Arlek sat close by on a flat stone, watching her at her ministrations. Others of the clan or tribe moved in shadows which had lengthened a little, murmuring with low background voices. As Jazz struggled to sit up, so Arlek came across and stood over him. He fingered a lump under his ear where Jazz had hit him, displayed a right eye rapidly turning black and closing.

‘I never saw anyone fight like you,’ he stiffly complimented his captive. ‘I didn’t even see you strike me!’

Jazz grunted, propped himself against a boulder and brought his knees up a little. ‘That was the idea,’ he said. ‘There’s a lot more I could show you, too, like how to fight the Wamphyri. That’s what my weapons were for: to keep me alive in a world where things like the Wamphyri rule. Where the hell do men stand in the scale of things on this world, anyway? Why bargain with the Wamphyri, or bow and scrape to them, when you can fight them?’

Despite his painful face, Arlek laughed out loud. Other Travellers heard him, came forward; he quickly repeated what Jazz had said. ‘Fight the Wamphyri, indeed! We are only lucky they spend so much time fighting with each other! But defy them? Hah! You don’t know what you’re saying. They don’t fight with Sunsiders, they just make slaves of them. Have you seen a Warrior? Of course not, else you’d not be here! That’s why we’re Travellers, because to remain in one place is to be at their mercy. You don’t “fight” the Wamphyri, my stupid friend, you just stay out of their way – for as long as you can.’

He turned away, walked off with his followers. Over his shoulder he called back: ‘Talk with the woman. It’s high time she told you something about this world you’ve come to. At least then you’ll have some understanding of why I’m giving you – both of you – to Shaithis of the Wamphyri . . .’

Wolf loped out of the shadows, licked Jazz’s face. Jazz scowled at the animal. ‘Where were you when Zek and me were fighting, eh?’

‘When you were fighting,’ she corrected him. ‘Wolf wasn’t in it. Why should I risk his life? I told him to be still. He’s just back from seeing his brothers. The Travellers have three or four of them, all raised from cubs.’

‘Funny,’ Jazz said after a moment, ‘but you struck me as a woman who’d bite and scratch a lot.’ He didn’t mean it as a reproach, but it was and he regretted it immediately.

‘I would,’ she said, ‘if there was any point. But I’d look silly trying to bite a dozen Travellers and their wolves, now wouldn’t I? My first concern was for you.’

Jazz sighed. ‘I suppose I went off half-cocked, didn’t I? But I thought you said we’d be safe?’

‘We might have been,’ she said, ‘but while you’ve been lying there Arlek’s had word from a runner that Lardis Lidesci is on his way back from the west. Arlek knows Lardis won’t give me to the Wamphyri, and so he’ll do it himself – now! There’ll be a price to pay when Lardis hears about it, but Arlek’s got this group on his side and believes that in the end Lardis will have to go along with him or split the tribe. In any case, by the time Lardis gets here it will be too late.’

Jazz said: ‘Can you touch me behind my ear just here?

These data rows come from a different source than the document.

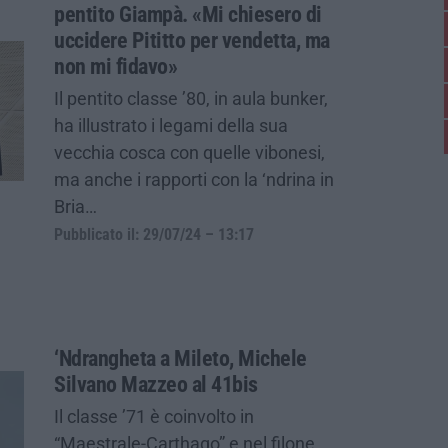
pentito Giampà. «Mi chiesero di
uccidere Pititto per vendetta, ma
non mi fidavo»
Il pentito classe ’80, in aula bunker,
ha illustrato i legami della sua
vecchia cosca con quelle vibonesi,
ma anche i rapporti con la ‘ndrina in
Bria…
Pubblicato il: 29/07/24 – 13:17
‘Ndrangheta a Mileto, Michele
Silvano Mazzeo al 41bis
Il classe ’71 è coinvolto in
“Maestrale-Carthago” e nel filone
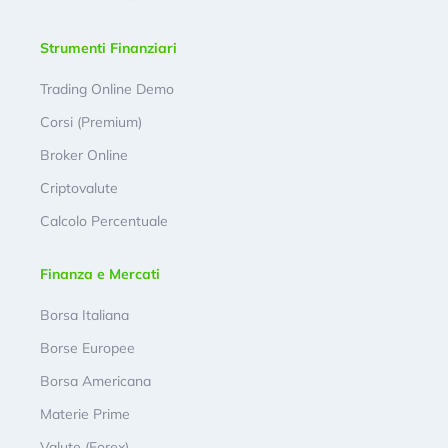
Strumenti Finanziari
Trading Online Demo
Corsi (Premium)
Broker Online
Criptovalute
Calcolo Percentuale
Finanza e Mercati
Borsa Italiana
Borse Europee
Borsa Americana
Materie Prime
Valute (Forex)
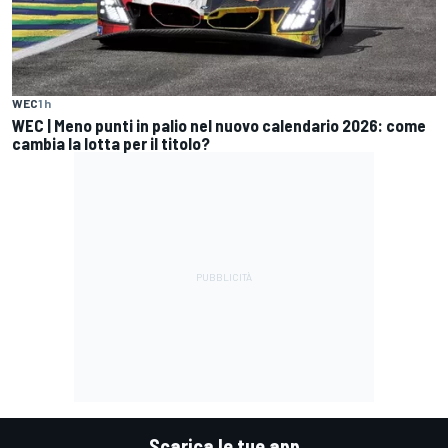
WEC
1 h
WEC | Meno punti in palio nel nuovo calendario 2026: come
cambia la lotta per il titolo?
Scarica le tue app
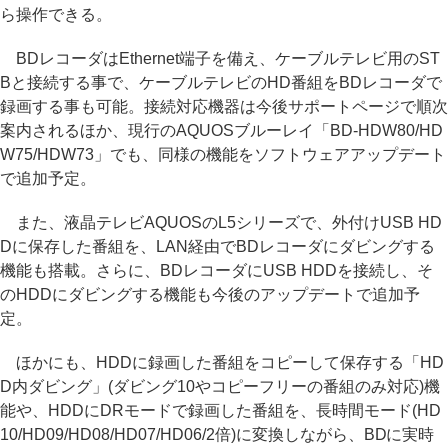
ら操作できる。
BDレコーダはEthernet端子を備え、ケーブルテレビ用のST
Bと接続する事で、ケーブルテレビのHD番組をBDレコーダで
録画する事も可能。接続対応機器は今後サポートページで順次
案内されるほか、現行のAQUOSブルーレイ「BD-HDW80/HD
W75/HDW73」でも、同様の機能をソフトウェアアップデート
で追加予定。
また、液晶テレビAQUOSのL5シリーズで、外付けUSB HD
Dに保存した番組を、LAN経由でBDレコーダにダビングする
機能も搭載。さらに、BDレコーダにUSB HDDを接続し、そ
のHDDにダビングする機能も今後のアップデートで追加予
定。
ほかにも、HDDに録画した番組をコピーして保存する「HD
D内ダビング」(ダビング10やコピーフリーの番組のみ対応)機
能や、HDDにDRモードで録画した番組を、長時間モード(HD
10/HD09/HD08/HD07/HD06/2倍)に変換しながら、BDに実時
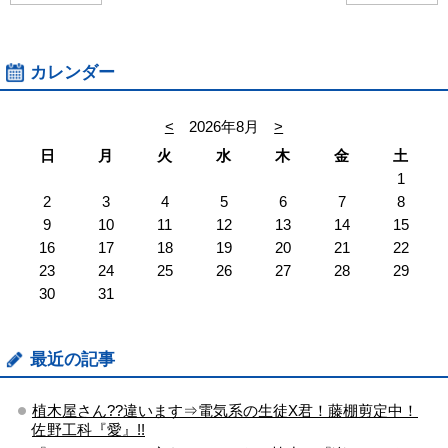
カレンダー
<
2026年8月
>
日
月
火
水
木
金
土
1
2
3
4
5
6
7
8
9
10
11
12
13
14
15
16
17
18
19
20
21
22
23
24
25
26
27
28
29
30
31
最近の記事
植木屋さん??違います⇒電気系の生徒X君！藤棚剪定中！
佐野工科『愛』!!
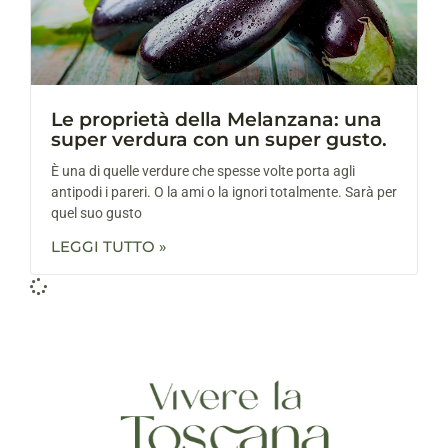
Le proprietà della Melanzana: una
super verdura con un super gusto.
È una di quelle verdure che spesse volte porta agli
antipodi i pareri. O la ami o la ignori totalmente. Sarà per
quel suo gusto
LEGGI TUTTO »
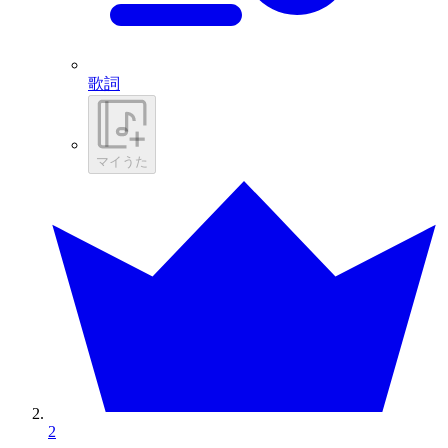
歌詞
マイうた
2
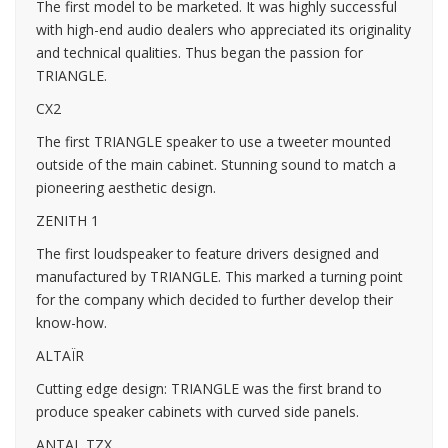
The first model to be marketed. It was highly successful
with high-end audio dealers who appreciated its originality
and technical qualities. Thus began the passion for
TRIANGLE.
CX2
The first TRIANGLE speaker to use a tweeter mounted
outside of the main cabinet. Stunning sound to match a
pioneering aesthetic design.
ZENITH 1
The first loudspeaker to feature drivers designed and
manufactured by TRIANGLE. This marked a turning point
for the company which decided to further develop their
know-how.
ALTAÏR
Cutting edge design: TRIANGLE was the first brand to
produce speaker cabinets with curved side panels.
ANTAL TZX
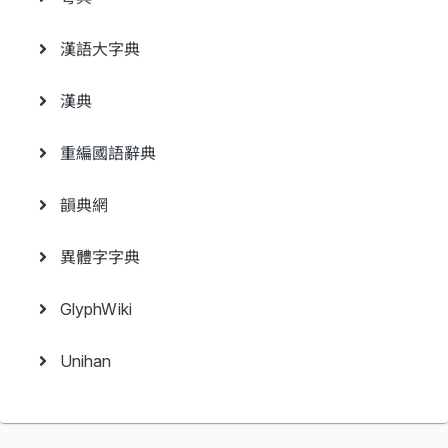
漢語大字典
漢典
重編國語辭典
韻典網
異體字字典
GlyphWiki
Unihan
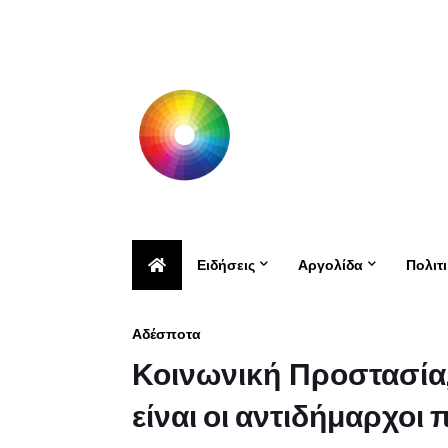
Ειδήσεις
Αργολίδα
Πολιτ
Αδέσποτα
Κοινωνική Προστασία, 
είναι οι αντιδήμαρχοι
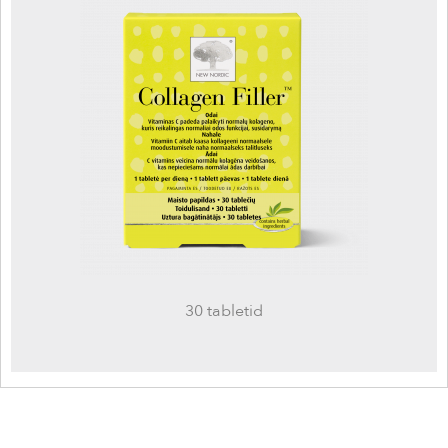
30 tabletid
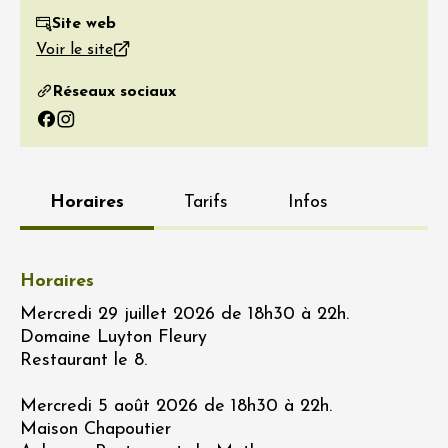
Site web
Voir le site
Réseaux sociaux
Facebook
Instagram
Horaires
Tarifs
Infos
Horaires
Mercredi 29 juillet 2026 de 18h30 à 22h.
Domaine Luyton Fleury
Restaurant le 8.
Mercredi 5 août 2026 de 18h30 à 22h.
Maison Chapoutier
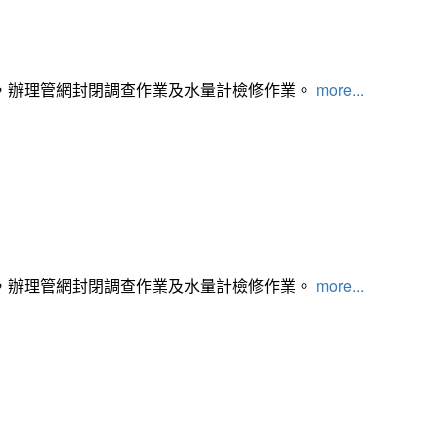
，辦理管網封閉調查作業及水量計檢修作業。
more...
，辦理管網封閉調查作業及水量計檢修作業。
more...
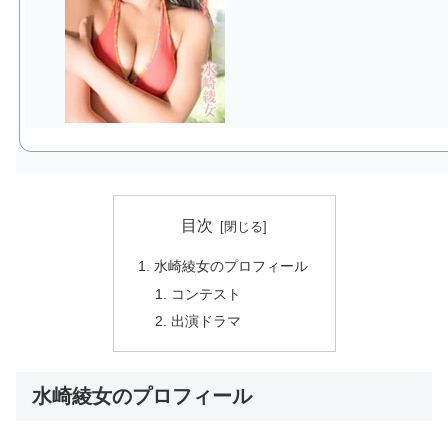
目次
水崎綾女のプロフィール
コンテスト
出演ドラマ
水崎綾女のプロフィール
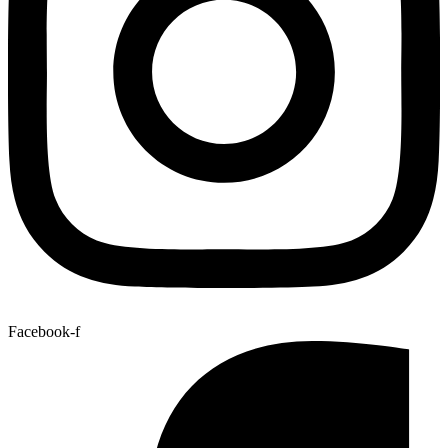
Facebook-f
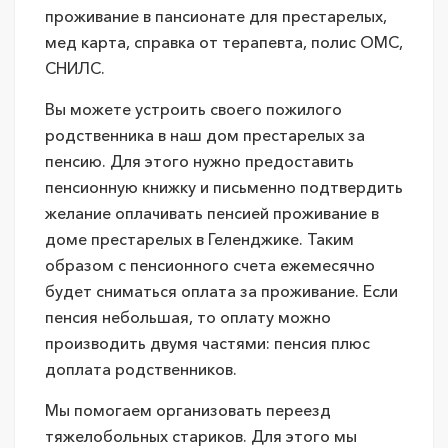
проживание в пансионате для престарелых,
мед карта, справка от терапевта, полис ОМС,
СНИЛС.
Вы можете устроить своего пожилого
родственника в наш дом престарелых за
пенсию. Для этого нужно предоставить
пенсионную книжку и письменно подтвердить
желание оплачивать пенсией проживание в
доме престарелых в Геленджике. Таким
образом с пенсионного счета ежемесячно
будет сниматься оплата за проживание. Если
пенсия небольшая, то оплату можно
производить двумя частями: пенсия плюс
доплата родственников.
Мы помогаем организовать переезд
тяжелобольных стариков. Для этого мы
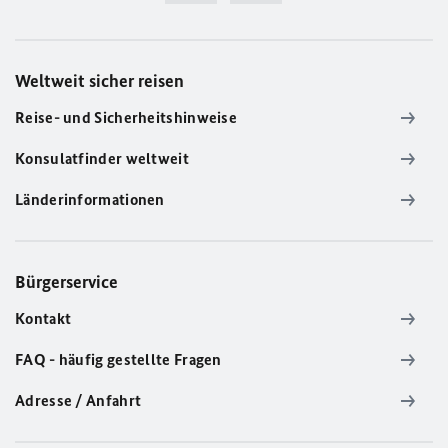
Weltweit sicher reisen
Reise- und Sicherheitshinweise
Konsulatfinder weltweit
Länderinformationen
Bürgerservice
Kontakt
FAQ - häufig gestellte Fragen
Adresse / Anfahrt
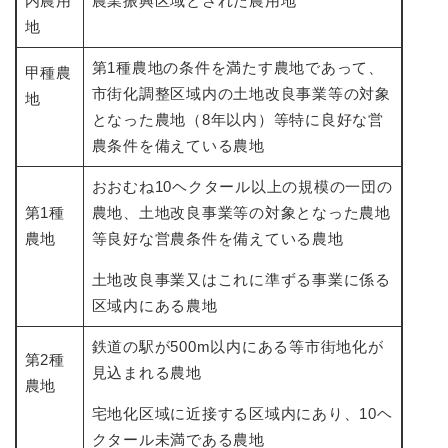
内農用
農業振興区域とされた農用地
地
第1種農地の条件を満たす農地であって、
甲種農
市街化調整区域内の土地改良事業等の対象
地
となった農地（8年以内）等特に良好な営
農条件を備えている農地
おおむね10ヘクタール以上の規模の一団の
第1種
農地、土地改良事業等の対象となった農地
農地
等良好な営農条件を備えている農地
土地改良事業又はこれに準ずる事業に係る
区域内にある農地
鉄道の駅が500m以内にある等市街地化が
第2種
見込まれる農地
農地
宅地化区域に近接する区域内にあり、10ヘ
クタール未満である農地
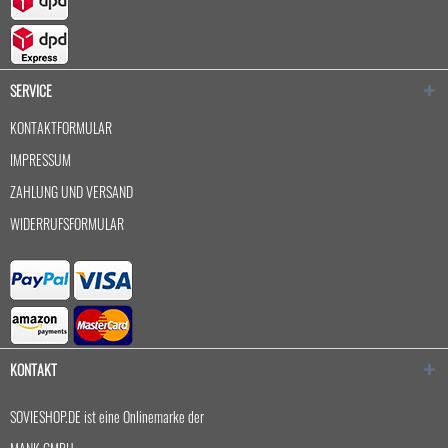
SERVICE
KONTAKTFORMULAR
IMPRESSUM
ZAHLUNG UND VERSAND
WIDERRUFSFORMULAR
KONTAKT
SOVIESHOP.DE ist eine Onlinemarke der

Ow! That feels tender!’

‘It’s soft,’ she said, and he thought he detected a catch in her voice. ‘God, I thought you were dead!’ She squeezed cold water onto the back of his head, let it soak into the place where his hair was matted with blood. He looked beyond her to the south, to where the sun had gone down a little more, crept a little more to the east.

A stray beam lit her face, let him see her clearly and really close up for the first time. She was a bit grimy, but under the dirt she was very beautiful too. She’d be in her early thirties, only a few years older than Jazz himself. Maybe five-nine, slim, blonde and blue-eyed, her hair shone in the beam of sunlight; it looked golden and bounced on her shoulders when she moved. Her combat suit, tattered as it was getting to be, fitted her figure like a glove; it seemed to accentuate her delicate curves. Right here and now, Jazz supposed any woman would have looked good to him. But he couldn’t think of one he’d rather have here. Or (he corrected himself), rather not have here. This was no place for any woman.